253.30. The averaging of the variation in the taxable value of the eligible unit of assessment or business establishment shall be achieved by using, for the purpose of computing the taxes imposed for the first two fiscal years for which the roll concerned applies, an adjusted value instead of the taxable value entered on the roll.
The adjusted value is equal, in the case of an increase, to the sum of the values mentioned in subparagraphs 1 and 2 and, in the case of a decrease, to the difference obtained by subtracting the value mentioned in subparagraph 2 from the value mentioned in subparagraph 1:(1) the taxable value of the unit establishment entered on the roll in force on the day preceding the coming into force of the roll concerned pursuant to section 253.28;
(2) the value equal to one-third or two-thirds, according as the adjusted value is computed for the first or the second fiscal year, of the variation in value computed in accordance with section 253.28.

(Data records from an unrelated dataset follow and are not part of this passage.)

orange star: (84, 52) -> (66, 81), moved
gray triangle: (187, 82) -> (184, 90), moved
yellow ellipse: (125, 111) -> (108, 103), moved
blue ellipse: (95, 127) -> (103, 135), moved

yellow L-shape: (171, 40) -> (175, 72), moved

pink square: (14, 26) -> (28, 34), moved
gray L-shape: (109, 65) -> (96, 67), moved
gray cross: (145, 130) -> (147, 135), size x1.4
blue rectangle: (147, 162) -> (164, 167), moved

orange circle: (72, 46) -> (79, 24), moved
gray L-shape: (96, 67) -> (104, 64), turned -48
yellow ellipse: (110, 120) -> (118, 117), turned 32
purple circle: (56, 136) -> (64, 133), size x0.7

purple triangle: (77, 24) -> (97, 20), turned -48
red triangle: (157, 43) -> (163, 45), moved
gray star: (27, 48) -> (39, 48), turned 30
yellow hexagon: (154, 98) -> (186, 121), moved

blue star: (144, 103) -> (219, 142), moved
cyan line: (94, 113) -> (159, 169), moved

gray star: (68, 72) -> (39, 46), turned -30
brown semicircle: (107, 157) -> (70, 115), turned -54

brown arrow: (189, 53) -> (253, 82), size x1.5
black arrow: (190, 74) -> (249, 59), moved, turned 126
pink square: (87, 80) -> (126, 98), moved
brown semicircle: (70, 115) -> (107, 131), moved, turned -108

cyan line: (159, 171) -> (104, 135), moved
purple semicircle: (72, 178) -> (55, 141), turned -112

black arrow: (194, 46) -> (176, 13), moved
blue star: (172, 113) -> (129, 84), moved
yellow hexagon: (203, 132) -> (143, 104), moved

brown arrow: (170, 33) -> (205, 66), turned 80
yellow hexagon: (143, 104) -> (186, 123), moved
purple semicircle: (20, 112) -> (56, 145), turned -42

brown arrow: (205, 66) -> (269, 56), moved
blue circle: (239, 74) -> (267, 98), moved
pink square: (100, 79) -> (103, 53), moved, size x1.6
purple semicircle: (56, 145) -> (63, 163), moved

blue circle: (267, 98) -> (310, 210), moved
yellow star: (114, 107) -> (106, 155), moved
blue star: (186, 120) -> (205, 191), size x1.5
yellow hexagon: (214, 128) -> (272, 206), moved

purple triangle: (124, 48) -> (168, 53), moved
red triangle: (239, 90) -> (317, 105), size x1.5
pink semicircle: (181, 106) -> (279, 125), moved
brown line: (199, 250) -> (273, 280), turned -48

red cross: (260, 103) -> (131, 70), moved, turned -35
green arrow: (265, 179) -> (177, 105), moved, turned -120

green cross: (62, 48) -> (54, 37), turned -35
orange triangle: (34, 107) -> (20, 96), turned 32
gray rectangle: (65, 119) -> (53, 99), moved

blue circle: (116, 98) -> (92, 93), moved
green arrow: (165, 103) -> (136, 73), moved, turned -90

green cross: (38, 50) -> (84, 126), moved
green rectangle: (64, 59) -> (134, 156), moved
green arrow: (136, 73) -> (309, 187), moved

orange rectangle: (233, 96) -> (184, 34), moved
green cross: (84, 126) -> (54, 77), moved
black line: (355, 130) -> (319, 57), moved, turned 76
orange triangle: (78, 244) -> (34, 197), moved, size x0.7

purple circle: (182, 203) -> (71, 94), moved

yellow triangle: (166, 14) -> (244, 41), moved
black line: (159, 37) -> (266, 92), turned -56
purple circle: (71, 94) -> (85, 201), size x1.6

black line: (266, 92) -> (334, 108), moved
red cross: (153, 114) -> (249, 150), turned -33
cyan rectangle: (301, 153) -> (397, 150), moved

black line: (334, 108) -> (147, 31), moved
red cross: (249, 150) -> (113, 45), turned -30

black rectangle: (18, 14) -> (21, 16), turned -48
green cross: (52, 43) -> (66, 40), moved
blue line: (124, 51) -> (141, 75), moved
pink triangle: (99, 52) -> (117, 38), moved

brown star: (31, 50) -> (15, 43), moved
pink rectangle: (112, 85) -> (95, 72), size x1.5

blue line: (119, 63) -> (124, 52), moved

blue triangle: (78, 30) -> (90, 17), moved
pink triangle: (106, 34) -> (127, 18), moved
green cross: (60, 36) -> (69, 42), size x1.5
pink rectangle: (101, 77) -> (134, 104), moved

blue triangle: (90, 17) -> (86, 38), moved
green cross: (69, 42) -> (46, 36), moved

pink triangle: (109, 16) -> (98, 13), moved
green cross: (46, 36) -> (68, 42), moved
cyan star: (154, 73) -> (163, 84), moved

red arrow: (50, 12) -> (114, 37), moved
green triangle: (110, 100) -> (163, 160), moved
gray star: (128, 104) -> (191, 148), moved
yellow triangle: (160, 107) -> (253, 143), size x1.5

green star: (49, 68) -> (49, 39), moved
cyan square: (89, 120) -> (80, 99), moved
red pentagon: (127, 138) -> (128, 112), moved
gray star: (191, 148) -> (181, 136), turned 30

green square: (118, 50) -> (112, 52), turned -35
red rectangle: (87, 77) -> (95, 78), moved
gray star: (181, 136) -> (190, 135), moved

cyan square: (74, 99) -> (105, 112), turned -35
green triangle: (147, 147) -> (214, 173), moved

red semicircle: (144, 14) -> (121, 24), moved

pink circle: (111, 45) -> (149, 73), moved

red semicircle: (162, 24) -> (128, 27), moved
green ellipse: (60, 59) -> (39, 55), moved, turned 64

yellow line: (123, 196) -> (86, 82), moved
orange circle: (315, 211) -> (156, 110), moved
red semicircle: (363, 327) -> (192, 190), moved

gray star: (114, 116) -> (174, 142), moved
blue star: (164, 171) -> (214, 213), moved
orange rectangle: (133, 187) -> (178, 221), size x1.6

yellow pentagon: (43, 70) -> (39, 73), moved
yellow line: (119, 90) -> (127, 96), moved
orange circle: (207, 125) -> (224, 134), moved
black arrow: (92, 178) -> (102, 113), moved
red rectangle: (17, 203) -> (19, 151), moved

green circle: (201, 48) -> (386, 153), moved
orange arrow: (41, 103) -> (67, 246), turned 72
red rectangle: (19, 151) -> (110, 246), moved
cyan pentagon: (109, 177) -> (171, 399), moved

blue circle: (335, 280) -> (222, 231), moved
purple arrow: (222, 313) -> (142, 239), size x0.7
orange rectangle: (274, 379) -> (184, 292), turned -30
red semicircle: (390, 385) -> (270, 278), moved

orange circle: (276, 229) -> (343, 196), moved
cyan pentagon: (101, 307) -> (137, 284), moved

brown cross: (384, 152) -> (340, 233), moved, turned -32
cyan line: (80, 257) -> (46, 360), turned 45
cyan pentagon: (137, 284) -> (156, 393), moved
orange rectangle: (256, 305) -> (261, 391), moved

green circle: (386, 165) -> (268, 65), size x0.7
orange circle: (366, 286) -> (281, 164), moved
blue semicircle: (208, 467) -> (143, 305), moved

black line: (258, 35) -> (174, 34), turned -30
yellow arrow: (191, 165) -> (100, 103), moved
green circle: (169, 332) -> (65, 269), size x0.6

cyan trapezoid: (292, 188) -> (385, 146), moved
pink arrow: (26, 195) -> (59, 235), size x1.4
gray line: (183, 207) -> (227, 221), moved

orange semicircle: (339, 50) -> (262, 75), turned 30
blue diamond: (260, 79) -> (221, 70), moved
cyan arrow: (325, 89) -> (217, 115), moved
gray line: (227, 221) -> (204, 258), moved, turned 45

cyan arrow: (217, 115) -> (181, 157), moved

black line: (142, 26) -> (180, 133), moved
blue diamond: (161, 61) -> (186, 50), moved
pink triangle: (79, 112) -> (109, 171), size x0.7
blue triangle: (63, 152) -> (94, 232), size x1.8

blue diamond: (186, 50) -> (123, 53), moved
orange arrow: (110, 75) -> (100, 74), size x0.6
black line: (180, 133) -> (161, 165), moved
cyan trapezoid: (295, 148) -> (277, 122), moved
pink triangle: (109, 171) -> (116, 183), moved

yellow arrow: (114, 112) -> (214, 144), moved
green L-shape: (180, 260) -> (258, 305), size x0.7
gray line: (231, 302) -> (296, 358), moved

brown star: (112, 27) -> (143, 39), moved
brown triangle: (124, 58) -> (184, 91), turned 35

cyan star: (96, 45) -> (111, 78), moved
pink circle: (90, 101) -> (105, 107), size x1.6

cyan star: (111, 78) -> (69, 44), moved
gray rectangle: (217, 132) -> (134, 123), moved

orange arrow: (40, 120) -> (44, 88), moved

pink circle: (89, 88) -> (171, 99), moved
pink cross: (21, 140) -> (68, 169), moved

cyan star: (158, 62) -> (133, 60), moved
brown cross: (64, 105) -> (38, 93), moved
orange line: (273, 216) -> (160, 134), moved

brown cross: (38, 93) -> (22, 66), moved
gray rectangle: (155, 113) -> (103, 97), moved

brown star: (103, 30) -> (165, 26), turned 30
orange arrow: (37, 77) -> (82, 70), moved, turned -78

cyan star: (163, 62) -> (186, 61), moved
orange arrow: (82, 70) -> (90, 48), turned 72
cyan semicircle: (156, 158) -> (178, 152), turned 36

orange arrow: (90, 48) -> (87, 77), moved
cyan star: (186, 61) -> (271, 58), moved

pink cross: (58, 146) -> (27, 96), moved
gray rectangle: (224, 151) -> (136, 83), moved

Where the roll concerned is prepared only for two fiscal years in the case referred to in the second paragraph of section 72, the adjusted value shall be used only for the purpose of computing the taxes imposed for the first fiscal year, and the proportion of the variation in value referred to in subparagraph 2 of the second paragraph is one-half instead of one-third or two-thirds.
1988, c. 76, s. 78; 1991, c. 32, s. 141; 1999, c. 40, s. 133.